Pictured is Nolan Bushnell with Topo, Androman, Fred and B.O.B.

Robots Offered: Autonomous personal robots

Topo

Topo 2

Topo 3

B.O.B.

Bob - XA

Androman

Fred

The History of Androbot
Pieced together by Rick Rowland

	In the fall of 1981 a group of ex-Atari engineers came up with the idea
of a robot company. The group was lead by Walter Hammeken and included Jack
Larson.
	The company started sometime early in 1982 by Nolan Bushnell. This is
the same person who had sold Atari and brought us Chuckie Cheese Pizza Time
Theaters. Androbot was part of Catalyst Technologies, a group of companies
that were looking to be another Atari success. Nolan wanted a real friendly 
robot, Hammeken left because he was interested in industrial robots.

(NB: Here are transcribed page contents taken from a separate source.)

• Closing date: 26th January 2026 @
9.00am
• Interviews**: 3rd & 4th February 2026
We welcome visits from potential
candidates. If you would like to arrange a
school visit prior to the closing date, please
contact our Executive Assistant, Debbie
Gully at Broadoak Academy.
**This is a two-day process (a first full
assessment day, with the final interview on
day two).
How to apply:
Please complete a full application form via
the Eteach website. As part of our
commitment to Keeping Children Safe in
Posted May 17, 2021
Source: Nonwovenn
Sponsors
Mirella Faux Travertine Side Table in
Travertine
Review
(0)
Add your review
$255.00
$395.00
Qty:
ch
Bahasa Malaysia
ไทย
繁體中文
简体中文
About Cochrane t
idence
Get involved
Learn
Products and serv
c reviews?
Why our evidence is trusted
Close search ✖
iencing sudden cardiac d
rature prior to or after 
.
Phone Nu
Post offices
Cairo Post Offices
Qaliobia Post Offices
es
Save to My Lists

Tom
Frisina came on as the company president with a strong background in consumer
electronics.
	January 1983 at CES I saw B.O.B. and I wanted one.  By March of 1983
they were ready to show the world. By this time over 1 million dollars had
been invested in Androbot. Other competing companies were Heathkit with HERO
and RB Robot Corp with RB5X (the only one still in business).  No one had
the promised power and looks of Androbot! New York cities Macy's was already
taking orders for TOPO. Predictions were that by 1990 the Personal Robot
would be a $2 billion a year industry. Some Androbot engineers doubted they
could create such a product in six years.

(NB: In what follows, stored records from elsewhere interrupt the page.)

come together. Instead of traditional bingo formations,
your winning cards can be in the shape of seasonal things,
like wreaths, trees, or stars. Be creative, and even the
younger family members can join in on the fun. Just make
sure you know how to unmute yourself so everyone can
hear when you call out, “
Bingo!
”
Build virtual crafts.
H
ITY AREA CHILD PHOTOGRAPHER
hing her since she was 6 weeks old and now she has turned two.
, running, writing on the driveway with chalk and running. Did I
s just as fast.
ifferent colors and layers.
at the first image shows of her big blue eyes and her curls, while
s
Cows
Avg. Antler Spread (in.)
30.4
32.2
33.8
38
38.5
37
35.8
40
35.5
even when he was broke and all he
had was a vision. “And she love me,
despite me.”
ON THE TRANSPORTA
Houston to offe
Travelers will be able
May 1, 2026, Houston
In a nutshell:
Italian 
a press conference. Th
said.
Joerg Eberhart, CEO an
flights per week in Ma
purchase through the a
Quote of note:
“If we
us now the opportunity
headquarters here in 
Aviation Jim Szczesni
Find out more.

    In May of '83 TOPOs were shipped and may were dead on arrival and then
some developed problems. A local computer store here in Las Vegas purchased
one and could not sell it. I bought it for pennies on the dollars. BOB was
to go into production in April of 1984 and by September he should have been
coming off the assembly line by the thousands or so we were told. At this
time everyone was excited about Home Robots, but no one knew what to do with
them. Even Frank Jones, Androbot engineer, asked "do the people want it?"
Some wanted electronic pets, other wanted servants, some wanted security,
but in the end no one wanted them at all except for schools. Our local
school district had two, but today they are lost. Nolan Bushnell states "Can
anyone really envision the year 2000 without robots running around the
home?"

    In July of 1983 Androbot was to go public. Shares would be $12 for a
company that had only sold about $45,000. That would be about 4 dozen TOPOs,
since FREDs were never sold and B.O.B was not out yet. TOPOs price was
$795.00 and Fred was to sell for $295.00 B.O.B was going to sell for
$2500.00. Merrill Lynch was to make this happen the first week of August.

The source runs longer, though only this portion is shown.